MAX Life & Axis Bank Tweak their Proposed JV Agreement
The deal between Axis Bank and Max Life Insurance will soon come to fruition! Both firms lately agreed to amend or remove clauses in their transaction that had earlier displeased the insurance regulator. According to the deal announced in April, Axis Bank was to raise its stake in Max Life from one to 30 percent for 1,592 crore at 28.61 a share, elevating their bancassurance partnership to a joint venture. Promoted by Analjit Singh, Max Financial holds 73.5 percent in Max Life while Japan-based Mitsui Sumitomo holds 25.5 percent and Axis Bank nearly 1 percent.
In June, the Insurance Regulatory and Development Authority of India raised concerns over four clauses in the merger agreement – a put option for Axis Bank to sell its stake; a possible merger of Max Life with its parent; placing an ‘observer’ in the Max Life board; and rights for one of the two companies to appoint auditors in Max Life. “Max Life and Axis have made significant alterations in their proposed JV agreement to secure regulatory approvals and expedite closure of the deal. Max Life and Axis Bank have erased some key clauses in their agreement in order to convince Irdai,” says one of the two people aware of the development.
A clause to list Max Life by merging it with listed parent Max Financial Services has been removed. This would have potentially violated Section 35 of the Insurance Act, 1938, under which an insurance company’s business cannot be merged into the business of a non-insurance firm. In 2016, Irdai blocked the merger of Max Life and HDFC Standard Life Insurance Co. Ltd on similar grounds, stating the deal structure, in which Max Life would first merge with Max Financial, violated Section 35, which bars an insurance company merging with a non-insurance firm.
“With this clause being deleted, Axis will have to rethink its plan to swap up its holdings from Max Life to Max Financial Services. Also, Axis Bank will now have to revisit its plan to exercise the put option in the agreement at a price of 294 per share of Max Life. This is because it was mentioned in the agreement that if Max Life fails to get listed, Axis would have the option to swap its holding and exercise the put option after 63 months of the deal being cleared by the regulators,” asserts this person.

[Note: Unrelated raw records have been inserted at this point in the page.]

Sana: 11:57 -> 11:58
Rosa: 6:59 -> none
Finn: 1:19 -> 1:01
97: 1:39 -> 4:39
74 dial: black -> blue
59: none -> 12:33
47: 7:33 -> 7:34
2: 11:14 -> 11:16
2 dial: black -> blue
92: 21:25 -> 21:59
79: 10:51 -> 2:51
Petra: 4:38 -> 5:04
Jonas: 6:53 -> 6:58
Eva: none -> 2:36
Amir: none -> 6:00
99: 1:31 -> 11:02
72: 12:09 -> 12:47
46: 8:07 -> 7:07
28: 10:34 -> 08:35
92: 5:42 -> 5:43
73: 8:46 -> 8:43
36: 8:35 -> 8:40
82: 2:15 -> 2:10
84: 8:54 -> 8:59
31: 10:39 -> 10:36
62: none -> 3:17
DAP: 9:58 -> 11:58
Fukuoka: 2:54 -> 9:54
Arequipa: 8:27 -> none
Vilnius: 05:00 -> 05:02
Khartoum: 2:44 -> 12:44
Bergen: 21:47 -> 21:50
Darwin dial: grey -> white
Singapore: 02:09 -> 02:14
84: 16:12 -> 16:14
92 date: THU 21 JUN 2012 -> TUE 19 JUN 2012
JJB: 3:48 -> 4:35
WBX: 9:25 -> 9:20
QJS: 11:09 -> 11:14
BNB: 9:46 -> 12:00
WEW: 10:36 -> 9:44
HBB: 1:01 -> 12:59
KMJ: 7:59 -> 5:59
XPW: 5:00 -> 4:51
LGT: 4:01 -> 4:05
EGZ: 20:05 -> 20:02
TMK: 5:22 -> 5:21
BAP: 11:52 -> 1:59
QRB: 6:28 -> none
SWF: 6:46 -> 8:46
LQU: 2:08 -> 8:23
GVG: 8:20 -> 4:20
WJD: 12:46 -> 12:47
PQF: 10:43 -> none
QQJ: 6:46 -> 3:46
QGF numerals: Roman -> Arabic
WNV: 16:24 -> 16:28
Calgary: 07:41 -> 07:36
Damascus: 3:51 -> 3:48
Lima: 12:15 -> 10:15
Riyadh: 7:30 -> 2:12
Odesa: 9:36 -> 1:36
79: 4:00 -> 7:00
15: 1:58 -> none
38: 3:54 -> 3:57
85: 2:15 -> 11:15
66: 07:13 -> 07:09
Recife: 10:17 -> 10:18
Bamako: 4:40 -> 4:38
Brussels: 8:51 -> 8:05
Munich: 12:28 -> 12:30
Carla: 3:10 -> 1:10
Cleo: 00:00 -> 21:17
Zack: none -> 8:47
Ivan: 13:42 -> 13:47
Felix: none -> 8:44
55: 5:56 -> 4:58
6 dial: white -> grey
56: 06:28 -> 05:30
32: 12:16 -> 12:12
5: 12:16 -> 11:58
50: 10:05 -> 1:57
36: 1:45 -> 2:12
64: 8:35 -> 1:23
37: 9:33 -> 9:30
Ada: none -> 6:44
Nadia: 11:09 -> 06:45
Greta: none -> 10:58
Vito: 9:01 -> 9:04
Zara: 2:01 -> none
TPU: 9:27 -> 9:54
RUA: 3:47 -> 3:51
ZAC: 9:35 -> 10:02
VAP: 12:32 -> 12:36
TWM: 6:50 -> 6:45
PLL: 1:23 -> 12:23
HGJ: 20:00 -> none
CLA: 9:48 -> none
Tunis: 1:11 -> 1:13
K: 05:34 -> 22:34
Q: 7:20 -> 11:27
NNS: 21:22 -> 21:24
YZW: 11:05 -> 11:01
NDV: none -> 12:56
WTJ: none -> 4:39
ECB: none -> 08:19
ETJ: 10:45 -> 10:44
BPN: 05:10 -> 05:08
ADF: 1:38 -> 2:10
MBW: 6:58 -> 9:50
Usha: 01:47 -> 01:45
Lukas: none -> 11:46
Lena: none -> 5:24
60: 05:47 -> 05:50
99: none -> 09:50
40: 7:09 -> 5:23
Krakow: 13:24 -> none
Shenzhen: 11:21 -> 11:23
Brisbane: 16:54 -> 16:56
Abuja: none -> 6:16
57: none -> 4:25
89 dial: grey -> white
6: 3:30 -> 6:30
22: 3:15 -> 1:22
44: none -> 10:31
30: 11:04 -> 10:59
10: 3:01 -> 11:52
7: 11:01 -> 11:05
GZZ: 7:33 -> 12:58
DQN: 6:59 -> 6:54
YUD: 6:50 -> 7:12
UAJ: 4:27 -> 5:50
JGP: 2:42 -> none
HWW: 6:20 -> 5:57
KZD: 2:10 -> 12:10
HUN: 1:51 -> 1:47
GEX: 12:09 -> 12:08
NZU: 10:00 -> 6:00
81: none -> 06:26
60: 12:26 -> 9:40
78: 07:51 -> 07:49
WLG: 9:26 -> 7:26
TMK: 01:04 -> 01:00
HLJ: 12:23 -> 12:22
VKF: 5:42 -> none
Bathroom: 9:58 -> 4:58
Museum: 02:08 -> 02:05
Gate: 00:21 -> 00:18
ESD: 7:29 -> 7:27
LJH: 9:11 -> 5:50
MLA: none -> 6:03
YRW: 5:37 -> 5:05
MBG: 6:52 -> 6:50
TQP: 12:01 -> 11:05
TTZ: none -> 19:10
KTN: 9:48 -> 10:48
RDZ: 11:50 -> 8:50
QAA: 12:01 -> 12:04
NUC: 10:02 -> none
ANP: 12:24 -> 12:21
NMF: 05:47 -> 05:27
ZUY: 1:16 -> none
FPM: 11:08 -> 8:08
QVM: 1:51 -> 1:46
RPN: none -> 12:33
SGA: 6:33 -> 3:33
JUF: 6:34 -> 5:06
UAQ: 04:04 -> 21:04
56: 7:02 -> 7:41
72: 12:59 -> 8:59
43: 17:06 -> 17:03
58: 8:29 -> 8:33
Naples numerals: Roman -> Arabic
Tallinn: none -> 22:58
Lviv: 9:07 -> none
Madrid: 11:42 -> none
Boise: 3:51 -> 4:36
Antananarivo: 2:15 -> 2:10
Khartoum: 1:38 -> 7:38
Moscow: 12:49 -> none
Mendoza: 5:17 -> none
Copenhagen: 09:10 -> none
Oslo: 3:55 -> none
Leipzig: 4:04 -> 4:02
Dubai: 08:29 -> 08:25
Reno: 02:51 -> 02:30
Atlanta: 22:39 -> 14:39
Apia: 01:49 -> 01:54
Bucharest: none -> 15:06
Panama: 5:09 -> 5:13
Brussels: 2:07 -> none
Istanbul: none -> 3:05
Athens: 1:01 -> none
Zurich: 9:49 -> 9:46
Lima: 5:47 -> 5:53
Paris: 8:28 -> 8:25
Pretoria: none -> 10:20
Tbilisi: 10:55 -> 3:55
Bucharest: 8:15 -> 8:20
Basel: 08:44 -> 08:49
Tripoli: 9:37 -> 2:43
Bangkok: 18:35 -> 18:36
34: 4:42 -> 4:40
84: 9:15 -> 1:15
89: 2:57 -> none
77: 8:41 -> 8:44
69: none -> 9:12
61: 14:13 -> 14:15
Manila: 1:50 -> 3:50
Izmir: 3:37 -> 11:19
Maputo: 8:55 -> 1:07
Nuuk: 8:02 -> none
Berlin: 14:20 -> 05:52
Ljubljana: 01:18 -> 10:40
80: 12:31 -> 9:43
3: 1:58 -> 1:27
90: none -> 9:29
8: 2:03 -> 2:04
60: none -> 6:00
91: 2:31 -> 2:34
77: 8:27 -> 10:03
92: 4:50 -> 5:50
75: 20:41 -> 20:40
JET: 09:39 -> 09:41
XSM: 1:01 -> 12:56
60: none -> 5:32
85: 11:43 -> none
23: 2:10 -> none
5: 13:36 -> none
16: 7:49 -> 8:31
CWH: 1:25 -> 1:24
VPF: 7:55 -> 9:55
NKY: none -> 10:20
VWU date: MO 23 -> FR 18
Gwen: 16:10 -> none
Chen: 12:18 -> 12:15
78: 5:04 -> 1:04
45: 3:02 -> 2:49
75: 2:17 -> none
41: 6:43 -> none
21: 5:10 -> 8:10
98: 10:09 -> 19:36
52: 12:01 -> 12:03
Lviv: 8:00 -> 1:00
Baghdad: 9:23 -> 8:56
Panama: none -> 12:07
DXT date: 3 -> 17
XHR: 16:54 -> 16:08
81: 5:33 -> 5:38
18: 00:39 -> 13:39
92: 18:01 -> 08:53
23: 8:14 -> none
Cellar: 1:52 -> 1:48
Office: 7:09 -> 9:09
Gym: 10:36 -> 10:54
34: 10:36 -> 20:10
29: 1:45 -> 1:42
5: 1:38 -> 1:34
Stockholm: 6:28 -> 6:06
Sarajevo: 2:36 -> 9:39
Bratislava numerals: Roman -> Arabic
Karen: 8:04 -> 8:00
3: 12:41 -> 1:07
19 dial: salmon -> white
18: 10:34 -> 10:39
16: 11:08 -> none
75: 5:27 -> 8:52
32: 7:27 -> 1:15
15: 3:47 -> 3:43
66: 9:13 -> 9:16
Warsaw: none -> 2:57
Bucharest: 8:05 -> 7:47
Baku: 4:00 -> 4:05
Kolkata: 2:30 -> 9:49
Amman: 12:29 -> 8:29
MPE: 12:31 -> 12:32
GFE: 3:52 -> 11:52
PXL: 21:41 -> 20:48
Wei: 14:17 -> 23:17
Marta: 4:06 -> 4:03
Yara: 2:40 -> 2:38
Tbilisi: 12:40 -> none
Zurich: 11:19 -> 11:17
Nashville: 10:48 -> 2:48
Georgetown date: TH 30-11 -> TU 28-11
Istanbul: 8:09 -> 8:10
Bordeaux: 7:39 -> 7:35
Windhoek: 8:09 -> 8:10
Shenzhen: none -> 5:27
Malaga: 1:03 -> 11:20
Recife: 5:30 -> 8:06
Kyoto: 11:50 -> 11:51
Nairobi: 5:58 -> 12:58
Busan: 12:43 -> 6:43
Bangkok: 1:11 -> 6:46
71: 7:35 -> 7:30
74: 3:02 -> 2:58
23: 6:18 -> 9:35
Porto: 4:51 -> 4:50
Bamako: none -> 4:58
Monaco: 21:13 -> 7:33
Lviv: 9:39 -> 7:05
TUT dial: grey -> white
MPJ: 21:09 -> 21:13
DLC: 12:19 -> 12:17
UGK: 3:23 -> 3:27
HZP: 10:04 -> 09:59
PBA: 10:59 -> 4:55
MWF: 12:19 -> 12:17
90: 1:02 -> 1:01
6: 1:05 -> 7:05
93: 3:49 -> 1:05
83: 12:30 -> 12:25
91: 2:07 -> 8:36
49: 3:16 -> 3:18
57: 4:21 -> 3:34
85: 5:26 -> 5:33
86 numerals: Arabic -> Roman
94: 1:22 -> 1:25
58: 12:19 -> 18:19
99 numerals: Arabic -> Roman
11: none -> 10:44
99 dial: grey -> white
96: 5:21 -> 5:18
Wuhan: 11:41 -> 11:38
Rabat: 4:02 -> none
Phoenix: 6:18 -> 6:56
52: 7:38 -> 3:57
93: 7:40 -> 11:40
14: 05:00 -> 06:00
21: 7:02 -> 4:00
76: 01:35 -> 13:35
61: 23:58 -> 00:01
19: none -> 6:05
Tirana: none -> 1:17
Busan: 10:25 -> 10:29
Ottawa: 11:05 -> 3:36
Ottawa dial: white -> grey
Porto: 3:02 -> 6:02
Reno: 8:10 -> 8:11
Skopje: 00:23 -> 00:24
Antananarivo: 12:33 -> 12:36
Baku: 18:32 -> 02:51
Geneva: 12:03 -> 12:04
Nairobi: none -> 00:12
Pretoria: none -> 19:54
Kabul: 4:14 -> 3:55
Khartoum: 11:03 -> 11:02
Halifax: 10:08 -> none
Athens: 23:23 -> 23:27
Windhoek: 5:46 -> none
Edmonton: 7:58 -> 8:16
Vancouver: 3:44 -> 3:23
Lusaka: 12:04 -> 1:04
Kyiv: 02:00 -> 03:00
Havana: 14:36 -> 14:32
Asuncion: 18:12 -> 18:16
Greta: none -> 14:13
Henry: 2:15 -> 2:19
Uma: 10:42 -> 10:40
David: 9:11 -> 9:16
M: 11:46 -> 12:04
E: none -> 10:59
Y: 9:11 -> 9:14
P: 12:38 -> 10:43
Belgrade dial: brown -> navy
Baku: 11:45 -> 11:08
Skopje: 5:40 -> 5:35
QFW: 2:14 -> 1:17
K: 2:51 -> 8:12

Irdai had also asked both firms to change a clause that empowers one of the two parties to appoint auditors in Max Life. “Now, in the revised deal, both parties have agreed to allow equal rights to Max Life and Axis Bank,” says the first person. Earlier, Axis had the right to appoint an observer in Max Life board meetings. Irdai said there was no provision in existing rules for an ‘observer’ in an insurance firm’s board meetings. The revised deal has dropped the provision for an observer. On the whole, the Axis-Max JV is expected to help Max Life’s distribution, like rivals SBI Life Insurance, ICICI Prudential Life Insurance and HDFC Life Insurance, all of which have either banks or NBFCs as JV partners.